SUPPLIED MATERIAL:
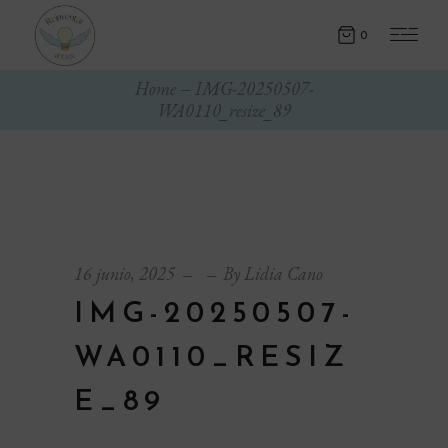
0
Home
IMG-20250507-
WA0110_resize_89
16 junio, 2025
By
Lidia Cano
IMG-20250507-
WA0110_RESIZ
E_89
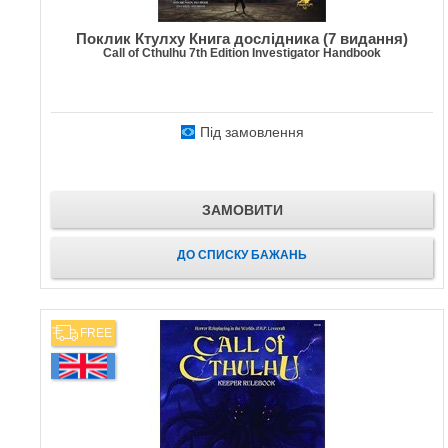
Поклик Ктулху Книга дослідника (7 видання)
Call of Cthulhu 7th Edition Investigator Handbook
Під замовлення
ЗАМОВИТИ
ДО СПИСКУ БАЖАНЬ
FREE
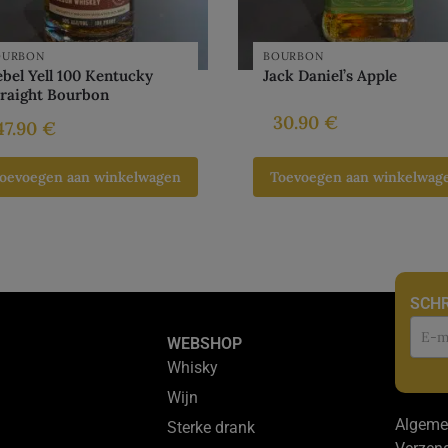
OURBON
BOURBON
bel Yell 100 Kentucky
Jack Daniel’s Apple
traight Bourbon
30.90
€
47.90
€
oevoegen aan winkelwagen
Toevoegen aan winkelwag
SCHR
Nie
WEBSHOP
Whisky
Wijn
Algeme
Sterke drank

WHAT NEEDS TO BE DONE:
Every line above should be returned word for word, with the pictures left behind.

TASK SOLUTION:
0
Home
IMG-20250507-
WA0110_resize_89
16 junio, 2025
By
Lidia Cano
IMG-20250507-
WA0110_RESIZ
E_89
Поклик Ктулху Книга дослідника (7 видання)
Call of Cthulhu 7th Edition Investigator Handbook
Під замовлення
ЗАМОВИТИ
ДО СПИСКУ БАЖАНЬ
FREE
OURBON
BOURBON
bel Yell 100 Kentucky
Jack Daniel’s Apple
traight Bourbon
30.90
€
47.90
€
oevoegen aan winkelwagen
Toevoegen aan winkelwag
SCHR
Nie
WEBSHOP
Whisky
Wijn
Algeme
Sterke drank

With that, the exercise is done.